Your assignment
From the first line to the last, set down the material exactly, leaving out its pictures.
(Recorded information begins)
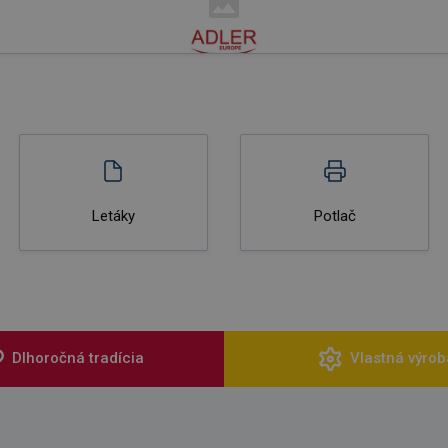
Letáky
Potlač
Dlhoročná tradícia
Vlastná výrob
(Recorded information ends)
Written response
Letáky
Potlač
Dlhoročná tradícia
Vlastná výrob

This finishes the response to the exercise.